Please copy out the lines in the entries that contain "隐私政策".
=== SOURCE DATA ===
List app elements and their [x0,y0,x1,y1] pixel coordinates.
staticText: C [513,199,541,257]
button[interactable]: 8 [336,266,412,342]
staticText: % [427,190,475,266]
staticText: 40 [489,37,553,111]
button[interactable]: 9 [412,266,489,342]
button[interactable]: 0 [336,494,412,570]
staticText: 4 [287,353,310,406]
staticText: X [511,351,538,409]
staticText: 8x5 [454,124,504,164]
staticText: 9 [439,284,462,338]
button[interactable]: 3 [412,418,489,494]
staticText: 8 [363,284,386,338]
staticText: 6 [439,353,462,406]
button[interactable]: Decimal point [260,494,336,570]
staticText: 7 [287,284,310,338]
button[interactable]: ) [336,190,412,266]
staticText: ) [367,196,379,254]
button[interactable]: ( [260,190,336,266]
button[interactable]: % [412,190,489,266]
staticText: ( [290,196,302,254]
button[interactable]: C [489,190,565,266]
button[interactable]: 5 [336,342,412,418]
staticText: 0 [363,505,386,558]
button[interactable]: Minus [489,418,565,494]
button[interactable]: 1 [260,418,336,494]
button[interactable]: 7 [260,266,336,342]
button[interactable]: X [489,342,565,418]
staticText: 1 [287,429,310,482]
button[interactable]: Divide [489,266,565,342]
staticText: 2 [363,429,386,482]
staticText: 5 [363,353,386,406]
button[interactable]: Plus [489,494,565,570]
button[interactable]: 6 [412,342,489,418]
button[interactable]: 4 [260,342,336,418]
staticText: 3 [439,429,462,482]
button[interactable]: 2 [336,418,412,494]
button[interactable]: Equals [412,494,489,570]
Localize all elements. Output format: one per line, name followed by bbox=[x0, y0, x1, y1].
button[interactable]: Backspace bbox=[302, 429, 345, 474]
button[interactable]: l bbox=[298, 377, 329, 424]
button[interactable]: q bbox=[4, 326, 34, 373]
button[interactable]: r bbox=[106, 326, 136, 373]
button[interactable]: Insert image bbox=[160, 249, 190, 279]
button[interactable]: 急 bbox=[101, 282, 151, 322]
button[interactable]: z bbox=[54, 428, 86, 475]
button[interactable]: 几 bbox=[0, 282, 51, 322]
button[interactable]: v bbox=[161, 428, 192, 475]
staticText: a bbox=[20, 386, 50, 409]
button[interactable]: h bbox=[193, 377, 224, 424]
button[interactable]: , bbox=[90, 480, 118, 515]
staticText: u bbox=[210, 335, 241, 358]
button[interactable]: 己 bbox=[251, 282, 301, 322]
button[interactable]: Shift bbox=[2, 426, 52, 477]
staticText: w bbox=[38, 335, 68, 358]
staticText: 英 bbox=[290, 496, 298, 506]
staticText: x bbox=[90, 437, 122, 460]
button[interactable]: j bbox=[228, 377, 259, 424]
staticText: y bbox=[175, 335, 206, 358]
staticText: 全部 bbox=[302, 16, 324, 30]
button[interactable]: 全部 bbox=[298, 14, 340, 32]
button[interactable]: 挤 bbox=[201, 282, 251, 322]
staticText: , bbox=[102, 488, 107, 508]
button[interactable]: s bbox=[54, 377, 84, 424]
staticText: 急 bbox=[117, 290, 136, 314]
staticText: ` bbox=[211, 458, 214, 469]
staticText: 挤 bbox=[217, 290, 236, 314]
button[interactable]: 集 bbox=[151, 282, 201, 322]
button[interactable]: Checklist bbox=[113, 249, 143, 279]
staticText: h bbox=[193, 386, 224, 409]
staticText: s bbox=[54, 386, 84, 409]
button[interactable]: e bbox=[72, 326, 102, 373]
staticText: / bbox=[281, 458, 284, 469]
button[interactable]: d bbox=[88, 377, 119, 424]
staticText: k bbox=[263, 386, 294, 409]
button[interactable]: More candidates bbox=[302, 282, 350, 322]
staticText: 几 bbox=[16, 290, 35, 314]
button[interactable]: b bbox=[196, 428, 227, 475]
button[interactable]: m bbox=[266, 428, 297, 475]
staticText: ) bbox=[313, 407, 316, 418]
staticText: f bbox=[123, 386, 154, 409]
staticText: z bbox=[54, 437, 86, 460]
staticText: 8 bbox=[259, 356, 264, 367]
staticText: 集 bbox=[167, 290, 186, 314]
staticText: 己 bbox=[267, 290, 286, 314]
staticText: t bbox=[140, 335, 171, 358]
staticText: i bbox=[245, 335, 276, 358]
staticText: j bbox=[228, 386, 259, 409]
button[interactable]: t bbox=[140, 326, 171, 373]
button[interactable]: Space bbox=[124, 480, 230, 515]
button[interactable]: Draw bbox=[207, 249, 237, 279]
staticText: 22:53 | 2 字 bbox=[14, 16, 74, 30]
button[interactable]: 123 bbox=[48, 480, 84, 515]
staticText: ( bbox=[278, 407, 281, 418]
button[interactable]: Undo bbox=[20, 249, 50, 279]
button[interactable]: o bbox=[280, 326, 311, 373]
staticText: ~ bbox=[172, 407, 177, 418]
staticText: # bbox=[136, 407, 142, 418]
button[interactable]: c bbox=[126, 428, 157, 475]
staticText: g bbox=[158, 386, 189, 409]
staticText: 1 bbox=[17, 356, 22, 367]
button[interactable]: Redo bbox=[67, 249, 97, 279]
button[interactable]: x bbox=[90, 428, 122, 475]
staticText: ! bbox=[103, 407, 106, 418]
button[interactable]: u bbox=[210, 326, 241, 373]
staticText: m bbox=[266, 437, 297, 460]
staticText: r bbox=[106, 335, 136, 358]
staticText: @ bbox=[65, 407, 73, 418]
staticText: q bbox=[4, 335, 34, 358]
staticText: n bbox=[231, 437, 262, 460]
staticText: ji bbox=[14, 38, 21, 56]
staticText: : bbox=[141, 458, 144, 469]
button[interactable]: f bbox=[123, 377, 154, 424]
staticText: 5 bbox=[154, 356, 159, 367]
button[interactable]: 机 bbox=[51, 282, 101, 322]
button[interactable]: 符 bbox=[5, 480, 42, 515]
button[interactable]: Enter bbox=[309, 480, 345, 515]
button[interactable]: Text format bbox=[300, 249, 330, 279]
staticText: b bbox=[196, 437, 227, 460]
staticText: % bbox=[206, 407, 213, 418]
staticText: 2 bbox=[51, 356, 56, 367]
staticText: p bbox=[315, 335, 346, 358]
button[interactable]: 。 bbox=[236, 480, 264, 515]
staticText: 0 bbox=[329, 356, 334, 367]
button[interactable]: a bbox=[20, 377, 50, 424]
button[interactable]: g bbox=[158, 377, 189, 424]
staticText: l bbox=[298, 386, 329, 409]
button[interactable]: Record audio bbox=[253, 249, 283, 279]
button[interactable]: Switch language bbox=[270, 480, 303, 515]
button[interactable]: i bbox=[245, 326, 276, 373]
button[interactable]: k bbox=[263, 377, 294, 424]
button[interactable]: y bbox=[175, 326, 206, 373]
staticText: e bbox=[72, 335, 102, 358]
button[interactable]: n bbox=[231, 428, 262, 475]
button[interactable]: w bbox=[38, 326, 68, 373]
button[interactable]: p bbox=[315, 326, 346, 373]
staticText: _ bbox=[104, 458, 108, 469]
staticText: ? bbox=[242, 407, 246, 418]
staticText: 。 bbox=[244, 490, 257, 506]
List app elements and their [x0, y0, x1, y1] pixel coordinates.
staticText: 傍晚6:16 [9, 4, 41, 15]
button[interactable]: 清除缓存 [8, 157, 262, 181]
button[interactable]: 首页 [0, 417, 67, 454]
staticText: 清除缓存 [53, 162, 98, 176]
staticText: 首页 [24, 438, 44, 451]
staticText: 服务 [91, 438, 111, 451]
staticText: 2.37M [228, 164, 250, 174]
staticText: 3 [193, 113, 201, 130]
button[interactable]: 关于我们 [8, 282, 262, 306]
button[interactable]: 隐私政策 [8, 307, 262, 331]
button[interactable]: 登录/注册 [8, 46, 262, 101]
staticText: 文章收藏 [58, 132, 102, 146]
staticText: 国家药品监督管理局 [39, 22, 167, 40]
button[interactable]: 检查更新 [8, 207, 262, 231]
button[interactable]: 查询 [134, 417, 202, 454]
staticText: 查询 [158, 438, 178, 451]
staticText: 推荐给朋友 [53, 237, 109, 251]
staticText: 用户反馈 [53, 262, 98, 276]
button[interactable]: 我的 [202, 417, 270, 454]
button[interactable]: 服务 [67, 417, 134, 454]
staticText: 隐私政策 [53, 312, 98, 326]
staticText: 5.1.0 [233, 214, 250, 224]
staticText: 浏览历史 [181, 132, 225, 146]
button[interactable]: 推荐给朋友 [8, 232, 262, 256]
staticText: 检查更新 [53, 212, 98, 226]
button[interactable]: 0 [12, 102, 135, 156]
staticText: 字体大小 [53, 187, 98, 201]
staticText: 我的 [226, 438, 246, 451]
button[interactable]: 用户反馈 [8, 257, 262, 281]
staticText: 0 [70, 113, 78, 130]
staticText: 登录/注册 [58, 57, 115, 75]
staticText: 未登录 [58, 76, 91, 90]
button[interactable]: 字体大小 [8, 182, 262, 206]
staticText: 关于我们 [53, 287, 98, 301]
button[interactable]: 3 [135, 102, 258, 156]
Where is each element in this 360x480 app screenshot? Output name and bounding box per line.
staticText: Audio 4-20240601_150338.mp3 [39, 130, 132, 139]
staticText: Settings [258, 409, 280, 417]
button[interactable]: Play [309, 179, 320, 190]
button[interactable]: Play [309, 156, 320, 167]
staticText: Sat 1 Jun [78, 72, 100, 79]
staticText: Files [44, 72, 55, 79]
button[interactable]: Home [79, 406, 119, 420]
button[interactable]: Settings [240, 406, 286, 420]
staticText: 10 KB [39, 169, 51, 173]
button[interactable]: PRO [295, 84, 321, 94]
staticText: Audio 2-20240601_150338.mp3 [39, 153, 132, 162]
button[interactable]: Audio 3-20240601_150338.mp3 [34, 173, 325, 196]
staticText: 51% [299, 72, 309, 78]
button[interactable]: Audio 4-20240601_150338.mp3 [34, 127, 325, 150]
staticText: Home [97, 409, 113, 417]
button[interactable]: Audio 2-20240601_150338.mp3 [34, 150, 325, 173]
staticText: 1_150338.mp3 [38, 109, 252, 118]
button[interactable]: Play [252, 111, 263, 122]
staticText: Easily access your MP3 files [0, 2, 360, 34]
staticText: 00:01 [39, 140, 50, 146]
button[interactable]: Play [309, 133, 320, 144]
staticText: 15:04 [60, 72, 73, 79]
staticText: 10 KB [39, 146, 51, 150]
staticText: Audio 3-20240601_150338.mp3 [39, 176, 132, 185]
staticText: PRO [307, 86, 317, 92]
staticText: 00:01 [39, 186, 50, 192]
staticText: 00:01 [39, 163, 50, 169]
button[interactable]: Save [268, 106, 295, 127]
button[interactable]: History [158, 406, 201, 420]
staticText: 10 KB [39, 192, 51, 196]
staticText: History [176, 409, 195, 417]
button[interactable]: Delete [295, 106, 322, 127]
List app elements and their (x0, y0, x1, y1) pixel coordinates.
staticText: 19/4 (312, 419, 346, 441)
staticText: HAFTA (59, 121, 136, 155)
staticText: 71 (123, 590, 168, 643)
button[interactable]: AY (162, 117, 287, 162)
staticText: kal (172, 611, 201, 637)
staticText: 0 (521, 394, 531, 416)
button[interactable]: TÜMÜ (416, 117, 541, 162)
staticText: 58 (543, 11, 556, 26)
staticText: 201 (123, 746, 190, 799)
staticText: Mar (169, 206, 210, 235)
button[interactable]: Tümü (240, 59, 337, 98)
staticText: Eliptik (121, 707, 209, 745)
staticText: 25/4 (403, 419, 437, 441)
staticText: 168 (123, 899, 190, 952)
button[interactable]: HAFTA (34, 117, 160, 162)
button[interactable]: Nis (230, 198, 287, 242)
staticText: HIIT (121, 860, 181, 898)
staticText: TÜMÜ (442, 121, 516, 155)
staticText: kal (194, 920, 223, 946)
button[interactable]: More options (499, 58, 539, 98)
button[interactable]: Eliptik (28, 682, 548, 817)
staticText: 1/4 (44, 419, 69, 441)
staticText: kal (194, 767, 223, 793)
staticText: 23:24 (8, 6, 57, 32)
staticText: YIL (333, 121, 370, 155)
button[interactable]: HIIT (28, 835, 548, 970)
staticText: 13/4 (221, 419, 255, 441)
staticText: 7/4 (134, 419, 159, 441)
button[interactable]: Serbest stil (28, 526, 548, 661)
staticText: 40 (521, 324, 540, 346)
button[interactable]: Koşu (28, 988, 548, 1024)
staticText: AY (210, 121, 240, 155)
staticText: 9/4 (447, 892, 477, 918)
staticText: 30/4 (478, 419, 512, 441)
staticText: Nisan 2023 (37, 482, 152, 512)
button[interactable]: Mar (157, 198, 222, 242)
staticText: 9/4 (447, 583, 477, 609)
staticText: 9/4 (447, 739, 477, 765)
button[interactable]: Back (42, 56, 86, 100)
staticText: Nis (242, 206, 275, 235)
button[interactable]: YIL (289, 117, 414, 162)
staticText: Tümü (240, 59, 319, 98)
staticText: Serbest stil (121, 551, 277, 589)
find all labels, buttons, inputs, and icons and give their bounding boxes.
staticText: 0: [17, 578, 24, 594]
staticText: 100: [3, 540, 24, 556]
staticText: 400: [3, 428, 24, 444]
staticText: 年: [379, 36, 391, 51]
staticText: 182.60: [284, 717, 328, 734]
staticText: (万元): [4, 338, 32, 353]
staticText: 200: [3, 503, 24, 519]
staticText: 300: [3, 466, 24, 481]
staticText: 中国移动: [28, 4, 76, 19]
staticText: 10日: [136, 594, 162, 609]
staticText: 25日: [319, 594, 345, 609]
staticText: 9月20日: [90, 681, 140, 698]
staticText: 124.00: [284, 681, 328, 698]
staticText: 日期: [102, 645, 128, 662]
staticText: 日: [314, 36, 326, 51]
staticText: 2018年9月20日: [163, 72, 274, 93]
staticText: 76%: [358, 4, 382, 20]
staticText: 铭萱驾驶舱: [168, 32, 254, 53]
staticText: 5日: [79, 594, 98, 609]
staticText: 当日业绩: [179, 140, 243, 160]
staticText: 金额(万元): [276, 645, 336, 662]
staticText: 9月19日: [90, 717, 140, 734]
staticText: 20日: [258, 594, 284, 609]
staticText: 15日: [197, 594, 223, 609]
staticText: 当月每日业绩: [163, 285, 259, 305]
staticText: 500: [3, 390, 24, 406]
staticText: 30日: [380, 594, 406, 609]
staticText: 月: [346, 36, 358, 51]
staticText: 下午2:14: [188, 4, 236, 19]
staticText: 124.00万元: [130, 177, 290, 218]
===
● **TASK OUTPUT**:
button[interactable]: 隐私政策 [8, 307, 262, 331]
staticText: 隐私政策 [53, 312, 98, 326]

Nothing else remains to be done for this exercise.